Maine farmers struggle with labor shortage, push for immigration reform
Official Seal of Maine (courtesy of Wikimedia Commons)
Framers across the United States have long supported some form of immigration reform. Inflation has added to agricultural support for reform and a bill pending in Congress, the Farm Workforce Modernization Act A news story from Maine reports that its state’s farmers and pushing for immigration reform.
Farmers in the state of Maine are joining a push for immigration reform that they say could help ease labor shortages, strengthen businesses and lower food prices. The farmers contend that a shortage of labor is making it difficult for them to plant and harvest crops and raise livestock.
A bill pending in the U.S. Senate could help relieve labor pressures in the agricultural industry. Last year, the House of Representatives passed the Farm Workforce Modernization Act, which would create a path to legalization for undocumented agricultural workers, reform the seasonal farmworker program, and seek to make employers more accountable for employing undocumented workers.

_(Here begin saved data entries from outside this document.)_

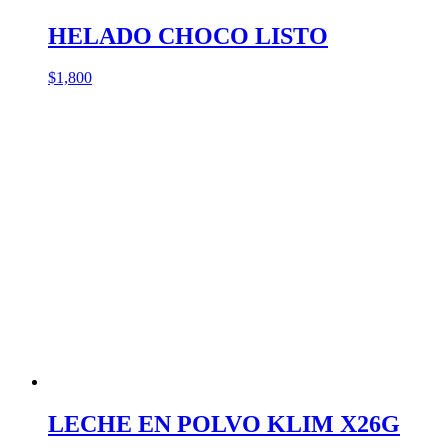
HELADO CHOCO LISTO
$
1,800
LECHE EN POLVO KLIM X26G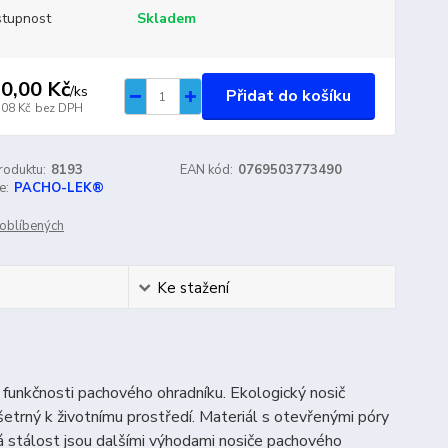
tupnost
Skladem
0,00 Kč
/
ks
Přidat do košíku
,08 Kč
bez DPH
roduktu:
8193
EAN kód:
0769503773490
e:
PACHO-LEK®
oblíbených
Ke stažení
funkčnosti pachového ohrad­níku. Ekologický nosič
etrný k životnímu prostředí. Materiál s otevřenými póry
á stálost jsou dalšími výhodami nosiče pachového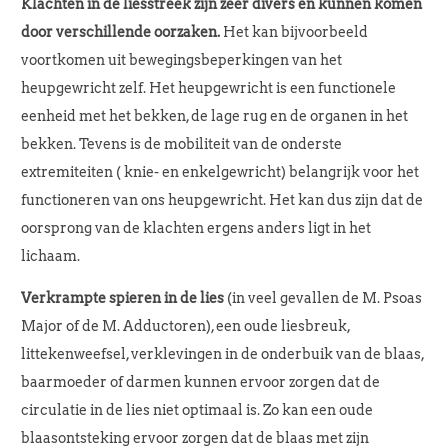
Klachten in de liesstreek zijn zeer divers en kunnen komen
door verschillende oorzaken.
Het kan bijvoorbeeld
voortkomen uit bewegingsbeperkingen van het
heupgewricht zelf. Het heupgewricht is een functionele
eenheid met het bekken, de lage rug en de organen in het
bekken. Tevens is de mobiliteit van de onderste
extremiteiten ( knie- en enkelgewricht) belangrijk voor het
functioneren van ons heupgewricht. Het kan dus zijn dat de
oorsprong van de klachten ergens anders ligt in het
lichaam.
Verkrampte spieren in de lies
(in veel gevallen de M. Psoas
Major of de M. Adductoren), een oude liesbreuk,
littekenweefsel, verklevingen in de onderbuik van de blaas,
baarmoeder of darmen kunnen ervoor zorgen dat de
circulatie in de lies niet optimaal is. Zo kan een oude
blaasontsteking ervoor zorgen dat de blaas met zijn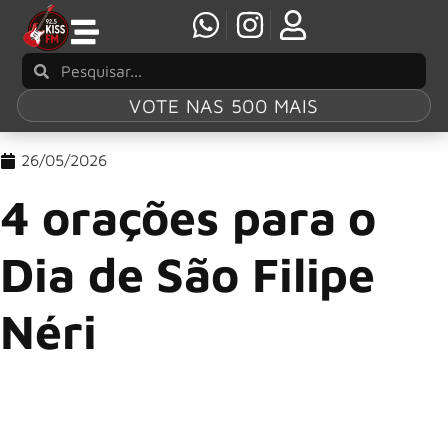
VOTE NAS 500 MAIS
26/05/2026
4 orações para o
Dia de São Filipe
Néri
O Dia de São Filipe Néri, celebrado em 26 de maio, é uma
data especial para os fiéis que buscam inspiração em sua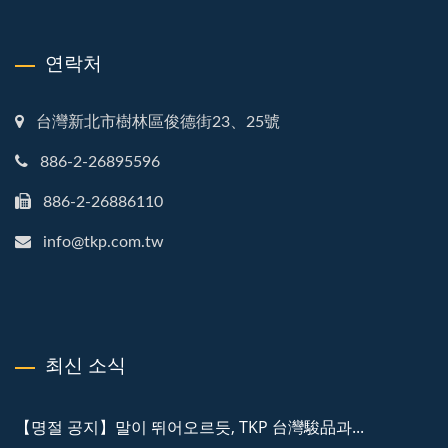
연락처
台灣新北市樹林區俊德街23、25號
886-2-26895596
886-2-26886110
info@tkp.com.tw
최신 소식
【명절 공지】말이 뛰어오르듯, TKP 台灣駿品과...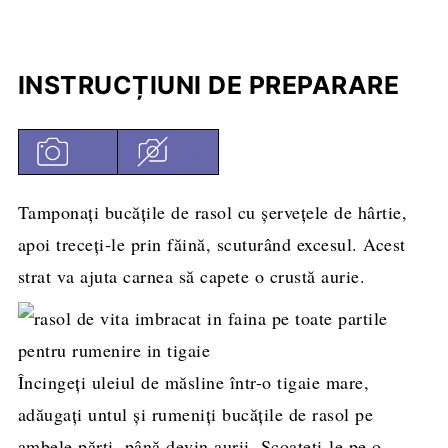
INSTRUCȚIUNI DE PREPARARE
Tamponați bucățile de rasol cu șervețele de hârtie,
apoi treceți-le prin făină, scuturând excesul. Acest
strat va ajuta carnea să capete o crustă aurie.
Încingeți uleiul de măsline într-o tigaie mare,
adăugați untul și rumeniți bucățile de rasol pe
ambele părți, până devin aurii. Scoateți-le pe o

I found a comment on the story interesting and insightful:
“But wait…I thought we had a serious problem with immigration policy and we have porous borders and we need to seal them off to keep people from coming to America to use up our resources and take advantage of our social safety net programs and so forth? How can we be both under siege and at risk of being overrun and, at the same time, have a critical need for more immigrants? Could it be that there really isn’t an immigration problem and that this is all political in nature? That immigrants have been turned into the boogey man to scare voters into doing the bidding of those who stand to benefit most from said bidding? Talk to a Maine farmer, hotelier and restauranteur. Ask them how their staffing levels have been since about…oooohhhh…2016. You’ll find that they have been suffering due to politically motivated policy changes that make it extremely difficult for migrant workers to come and work. All under the guise of what? That these people are taking our jobs from us? HAHAHA! OK.”